Mercedes Martinez, the new head of the Teachers Federation of Puerto Rico, said the deepening crisis and calls for more austerity will once again hit the working class.

“We all have to sacrifice but workers have already sacrificed too much,” she said of the sales tax, layoffs and pension cuts. “We are not willing to make one more sacrifice. The ones who need to sacrifice are the people who created this.”

“We will throw ourselves into the streets, if we have to,” she added.

Leaning against a lamppost near the Paseo, his measuring tape around his neck, Porfirio Guerrero, 61, said he feels drained.

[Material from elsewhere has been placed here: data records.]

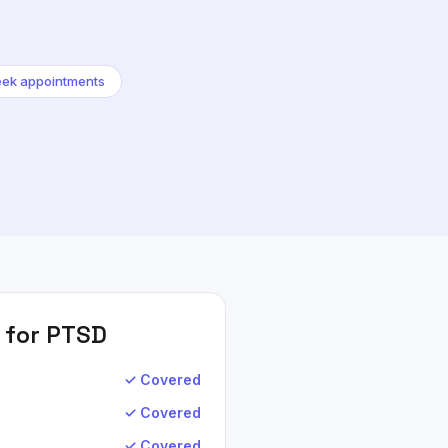
ek appointments
 for
PTSD
✓ Covered
✓ Covered
✓ Covered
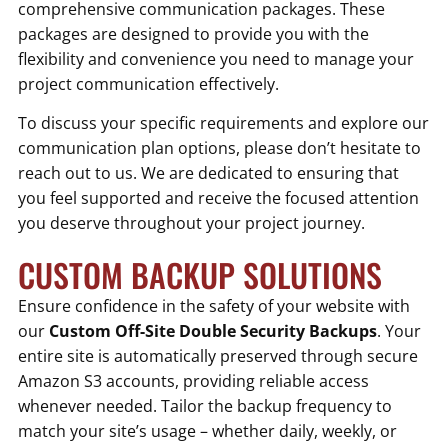
comprehensive communication packages. These
packages are designed to provide you with the
flexibility and convenience you need to manage your
project communication effectively.
To discuss your specific requirements and explore our
communication plan options, please don’t hesitate to
reach out to us. We are dedicated to ensuring that
you feel supported and receive the focused attention
you deserve throughout your project journey.
CUSTOM BACKUP SOLUTIONS
Ensure confidence in the safety of your website with
our
Custom Off-Site Double Security Backups
. Your
entire site is automatically preserved through secure
Amazon S3 accounts, providing reliable access
whenever needed. Tailor the backup frequency to
match your site’s usage – whether daily, weekly, or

Sastrería Pachín, the tailor shop he owns, used to offer him a good life. Now he lists his troubles in numbers: His water bill, made worse by a drought here, has gone up to $64 a month from $21, and he barely uses water. Thirty stores on his street have closed in the past 10 years or so. It is 11:30 a.m. and not one customer has stopped in.

“Before, I went to the movies, I drank some beers with friends,” he said. “Now I go from the business to my home. That’s it. It’s suffocating.”

He arrived here from the Dominican Republic 28 years ago — “a lifetime ago” — and worked hard to build a life. He succeeded, against hard odds, not always easy for Dominicans, who sometimes face discrimination here.

“I guess the government thinks that because we have jobs, we are fine,” Mr. Guerrero said. It’s not that simple, he added, gesturing toward the empty street. “I just look down there and want to cry. We feel like we are a forgotten people in a forgotten land.”